For the data below, transcribe the part that opens with the line containing "Itemize the components" and closes with the line containing "Give me the", exactly and with no pictures.

(Recorded information Opens)

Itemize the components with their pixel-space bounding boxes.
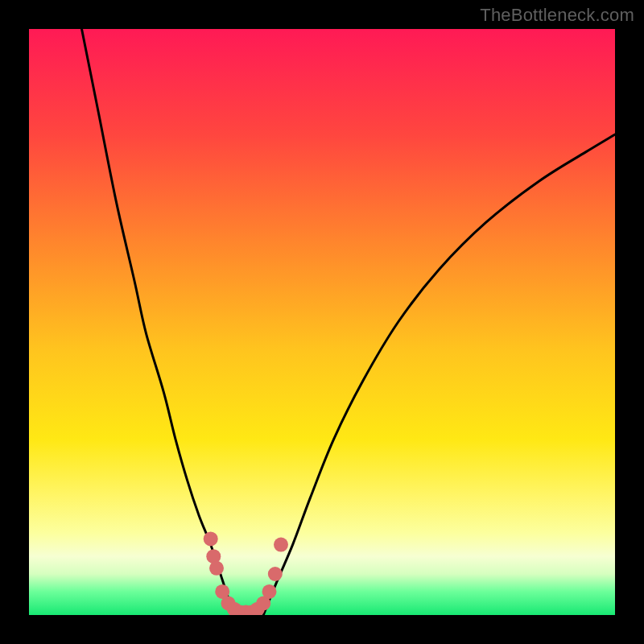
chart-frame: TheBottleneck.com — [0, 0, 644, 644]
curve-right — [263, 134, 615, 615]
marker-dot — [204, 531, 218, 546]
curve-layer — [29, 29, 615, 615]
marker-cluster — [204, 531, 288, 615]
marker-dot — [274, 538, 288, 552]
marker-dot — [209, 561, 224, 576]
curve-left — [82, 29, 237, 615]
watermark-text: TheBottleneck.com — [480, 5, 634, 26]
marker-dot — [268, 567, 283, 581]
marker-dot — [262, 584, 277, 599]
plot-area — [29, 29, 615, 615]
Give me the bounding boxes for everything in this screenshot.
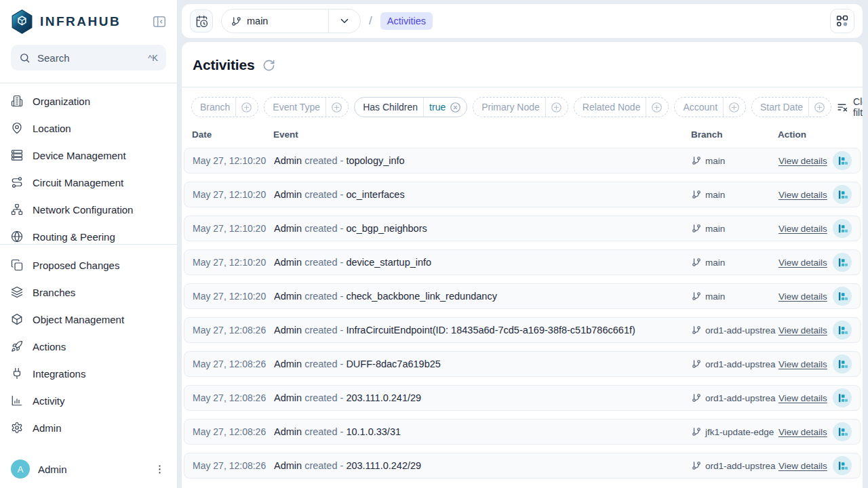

(Recorded information Closes)
(Recorded information Opens)

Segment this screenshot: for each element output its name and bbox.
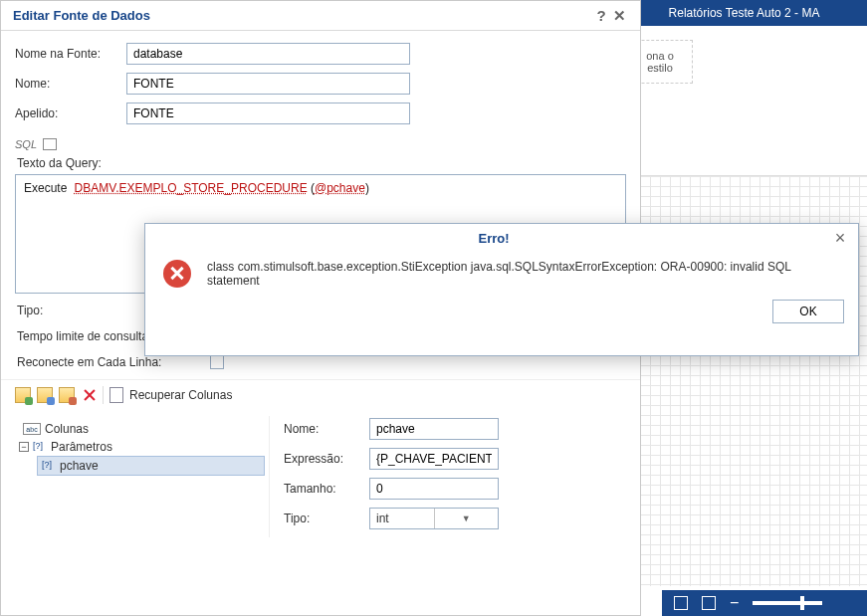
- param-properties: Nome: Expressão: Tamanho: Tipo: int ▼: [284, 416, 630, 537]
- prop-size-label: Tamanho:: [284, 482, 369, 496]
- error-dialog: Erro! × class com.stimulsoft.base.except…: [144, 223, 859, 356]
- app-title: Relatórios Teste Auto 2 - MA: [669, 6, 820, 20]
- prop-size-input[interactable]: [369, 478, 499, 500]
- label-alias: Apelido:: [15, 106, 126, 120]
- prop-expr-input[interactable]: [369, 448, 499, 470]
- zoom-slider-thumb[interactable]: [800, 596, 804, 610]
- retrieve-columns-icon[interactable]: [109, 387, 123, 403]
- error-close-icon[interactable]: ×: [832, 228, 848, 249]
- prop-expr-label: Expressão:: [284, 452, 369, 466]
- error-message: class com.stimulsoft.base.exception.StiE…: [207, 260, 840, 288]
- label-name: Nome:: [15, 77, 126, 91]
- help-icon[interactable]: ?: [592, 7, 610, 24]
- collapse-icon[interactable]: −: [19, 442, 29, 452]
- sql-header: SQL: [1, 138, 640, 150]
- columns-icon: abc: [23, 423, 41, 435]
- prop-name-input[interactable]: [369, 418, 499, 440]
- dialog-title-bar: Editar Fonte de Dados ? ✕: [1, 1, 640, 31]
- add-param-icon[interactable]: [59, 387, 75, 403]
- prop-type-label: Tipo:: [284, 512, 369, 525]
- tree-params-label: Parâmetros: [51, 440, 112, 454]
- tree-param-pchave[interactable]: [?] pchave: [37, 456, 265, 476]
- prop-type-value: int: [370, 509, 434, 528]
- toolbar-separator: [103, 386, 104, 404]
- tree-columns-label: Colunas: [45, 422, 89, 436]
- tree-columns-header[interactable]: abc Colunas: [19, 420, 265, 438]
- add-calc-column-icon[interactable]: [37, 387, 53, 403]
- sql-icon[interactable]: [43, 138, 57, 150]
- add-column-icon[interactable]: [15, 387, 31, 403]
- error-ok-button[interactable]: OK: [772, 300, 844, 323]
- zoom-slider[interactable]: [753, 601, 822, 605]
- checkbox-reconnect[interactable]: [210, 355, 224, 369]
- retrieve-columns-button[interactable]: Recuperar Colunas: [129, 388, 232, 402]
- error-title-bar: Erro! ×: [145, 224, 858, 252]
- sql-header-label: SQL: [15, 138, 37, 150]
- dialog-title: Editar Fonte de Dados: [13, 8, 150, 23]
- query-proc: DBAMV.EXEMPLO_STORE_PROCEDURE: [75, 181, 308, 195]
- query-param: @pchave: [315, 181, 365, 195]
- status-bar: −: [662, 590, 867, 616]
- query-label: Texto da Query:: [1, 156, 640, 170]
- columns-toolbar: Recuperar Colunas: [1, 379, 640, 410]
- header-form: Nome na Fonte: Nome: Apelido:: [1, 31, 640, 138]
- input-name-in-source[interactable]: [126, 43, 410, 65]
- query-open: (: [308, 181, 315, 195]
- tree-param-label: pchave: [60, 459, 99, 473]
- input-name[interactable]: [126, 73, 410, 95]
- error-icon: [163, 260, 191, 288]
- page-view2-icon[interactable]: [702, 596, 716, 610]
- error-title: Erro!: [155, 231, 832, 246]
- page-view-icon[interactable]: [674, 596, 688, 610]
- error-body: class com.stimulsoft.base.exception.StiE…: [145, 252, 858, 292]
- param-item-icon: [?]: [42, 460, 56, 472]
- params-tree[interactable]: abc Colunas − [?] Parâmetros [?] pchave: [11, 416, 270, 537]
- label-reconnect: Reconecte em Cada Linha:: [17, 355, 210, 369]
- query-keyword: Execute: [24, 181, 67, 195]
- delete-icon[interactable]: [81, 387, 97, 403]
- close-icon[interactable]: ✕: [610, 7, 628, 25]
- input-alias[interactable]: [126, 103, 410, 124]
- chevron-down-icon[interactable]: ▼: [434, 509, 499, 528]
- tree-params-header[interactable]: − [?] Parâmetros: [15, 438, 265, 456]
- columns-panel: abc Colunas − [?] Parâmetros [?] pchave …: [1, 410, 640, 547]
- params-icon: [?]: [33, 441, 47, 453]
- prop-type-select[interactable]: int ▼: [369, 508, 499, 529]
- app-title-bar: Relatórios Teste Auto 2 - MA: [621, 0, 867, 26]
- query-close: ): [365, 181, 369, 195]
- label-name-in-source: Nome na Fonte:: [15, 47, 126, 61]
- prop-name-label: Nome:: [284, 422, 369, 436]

(Recorded information Closes)
(Recorded information Opens)

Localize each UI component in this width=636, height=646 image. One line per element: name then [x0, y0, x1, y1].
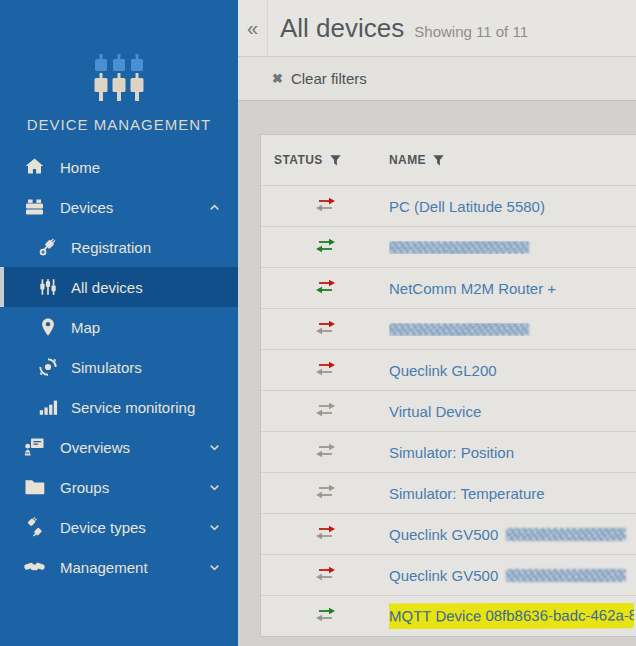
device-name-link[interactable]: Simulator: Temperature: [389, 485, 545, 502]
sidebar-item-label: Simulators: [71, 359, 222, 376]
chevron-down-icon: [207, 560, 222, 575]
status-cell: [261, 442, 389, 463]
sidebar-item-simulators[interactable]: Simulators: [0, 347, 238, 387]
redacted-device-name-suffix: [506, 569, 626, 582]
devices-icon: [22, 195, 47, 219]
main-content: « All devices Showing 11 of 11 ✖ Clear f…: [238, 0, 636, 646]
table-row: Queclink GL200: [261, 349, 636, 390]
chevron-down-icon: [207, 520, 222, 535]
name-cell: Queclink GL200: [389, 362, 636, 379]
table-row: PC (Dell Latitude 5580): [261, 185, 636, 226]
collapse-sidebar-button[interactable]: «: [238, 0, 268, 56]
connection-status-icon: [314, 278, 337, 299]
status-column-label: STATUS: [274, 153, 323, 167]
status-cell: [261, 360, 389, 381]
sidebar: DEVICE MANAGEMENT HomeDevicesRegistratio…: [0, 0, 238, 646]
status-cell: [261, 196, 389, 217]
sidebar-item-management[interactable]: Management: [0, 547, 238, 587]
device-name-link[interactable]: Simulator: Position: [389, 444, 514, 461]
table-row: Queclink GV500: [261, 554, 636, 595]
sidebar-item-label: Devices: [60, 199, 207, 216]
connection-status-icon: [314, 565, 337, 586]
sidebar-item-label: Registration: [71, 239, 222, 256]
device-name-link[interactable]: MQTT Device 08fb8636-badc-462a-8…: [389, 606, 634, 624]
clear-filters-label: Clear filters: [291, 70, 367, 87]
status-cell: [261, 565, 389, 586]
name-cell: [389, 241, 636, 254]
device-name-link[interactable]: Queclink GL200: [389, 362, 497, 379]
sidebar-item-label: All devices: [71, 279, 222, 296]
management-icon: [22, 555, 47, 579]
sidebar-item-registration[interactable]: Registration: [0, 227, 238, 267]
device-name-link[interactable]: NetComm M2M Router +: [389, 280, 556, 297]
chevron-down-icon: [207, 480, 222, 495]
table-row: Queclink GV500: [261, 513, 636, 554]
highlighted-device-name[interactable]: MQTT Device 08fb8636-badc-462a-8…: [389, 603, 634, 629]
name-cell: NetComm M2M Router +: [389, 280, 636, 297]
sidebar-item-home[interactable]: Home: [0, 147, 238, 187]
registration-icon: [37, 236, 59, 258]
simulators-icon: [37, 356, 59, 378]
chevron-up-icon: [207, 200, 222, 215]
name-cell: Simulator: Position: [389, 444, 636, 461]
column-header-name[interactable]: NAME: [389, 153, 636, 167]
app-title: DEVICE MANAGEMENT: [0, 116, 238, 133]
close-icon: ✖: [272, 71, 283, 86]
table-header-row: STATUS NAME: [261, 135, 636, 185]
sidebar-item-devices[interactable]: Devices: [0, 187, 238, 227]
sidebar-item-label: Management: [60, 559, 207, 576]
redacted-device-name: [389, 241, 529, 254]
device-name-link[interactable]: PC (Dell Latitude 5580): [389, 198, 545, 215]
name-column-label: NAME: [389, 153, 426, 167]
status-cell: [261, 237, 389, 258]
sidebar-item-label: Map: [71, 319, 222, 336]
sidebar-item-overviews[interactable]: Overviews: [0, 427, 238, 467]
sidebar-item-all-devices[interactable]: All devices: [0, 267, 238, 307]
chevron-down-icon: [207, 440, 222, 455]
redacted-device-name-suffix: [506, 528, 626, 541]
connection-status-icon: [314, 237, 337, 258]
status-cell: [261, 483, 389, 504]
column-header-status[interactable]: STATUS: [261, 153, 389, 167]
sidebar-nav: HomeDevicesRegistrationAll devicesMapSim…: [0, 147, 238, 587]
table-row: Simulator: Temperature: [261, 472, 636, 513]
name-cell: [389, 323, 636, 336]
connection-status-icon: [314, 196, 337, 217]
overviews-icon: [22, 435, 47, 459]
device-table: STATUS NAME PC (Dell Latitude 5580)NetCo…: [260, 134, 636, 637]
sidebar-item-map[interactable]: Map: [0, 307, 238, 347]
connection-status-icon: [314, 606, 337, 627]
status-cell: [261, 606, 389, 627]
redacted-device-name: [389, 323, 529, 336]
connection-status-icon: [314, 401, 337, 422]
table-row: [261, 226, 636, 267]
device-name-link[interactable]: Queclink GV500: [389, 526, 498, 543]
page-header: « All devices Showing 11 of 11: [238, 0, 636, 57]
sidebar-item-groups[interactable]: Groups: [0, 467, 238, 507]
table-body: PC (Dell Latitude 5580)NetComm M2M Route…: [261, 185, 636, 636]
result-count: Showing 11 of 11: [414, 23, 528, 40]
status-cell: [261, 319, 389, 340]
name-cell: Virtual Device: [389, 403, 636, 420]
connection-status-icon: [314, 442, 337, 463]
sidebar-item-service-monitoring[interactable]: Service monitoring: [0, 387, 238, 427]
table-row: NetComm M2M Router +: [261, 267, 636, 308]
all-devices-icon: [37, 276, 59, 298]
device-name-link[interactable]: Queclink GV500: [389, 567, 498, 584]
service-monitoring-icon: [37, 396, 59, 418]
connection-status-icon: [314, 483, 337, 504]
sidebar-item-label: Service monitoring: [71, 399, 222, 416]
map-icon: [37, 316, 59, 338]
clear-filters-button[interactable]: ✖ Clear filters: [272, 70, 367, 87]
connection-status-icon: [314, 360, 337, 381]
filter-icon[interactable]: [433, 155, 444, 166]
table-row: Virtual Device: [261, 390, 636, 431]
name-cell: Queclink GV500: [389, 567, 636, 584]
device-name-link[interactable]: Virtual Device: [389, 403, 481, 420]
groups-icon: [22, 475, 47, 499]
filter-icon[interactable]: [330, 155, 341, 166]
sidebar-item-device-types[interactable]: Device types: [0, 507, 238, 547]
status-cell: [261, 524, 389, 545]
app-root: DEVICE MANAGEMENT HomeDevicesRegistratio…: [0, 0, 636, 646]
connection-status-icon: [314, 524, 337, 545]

(Recorded information Closes)

* Task result *
Itemize the components with their pixel-space bounding boxes.
chart-frame: TheBottleneck.com — [0, 0, 644, 644]
curve-right — [263, 134, 615, 615]
marker-dot — [204, 531, 218, 546]
curve-layer — [29, 29, 615, 615]
marker-cluster — [204, 531, 288, 615]
marker-dot — [274, 538, 288, 552]
marker-dot — [209, 561, 224, 576]
curve-left — [82, 29, 237, 615]
watermark-text: TheBottleneck.com — [480, 5, 634, 26]
marker-dot — [268, 567, 283, 581]
marker-dot — [262, 584, 277, 599]
plot-area — [29, 29, 615, 615]
Give me the bounding boxes for everything in this screenshot.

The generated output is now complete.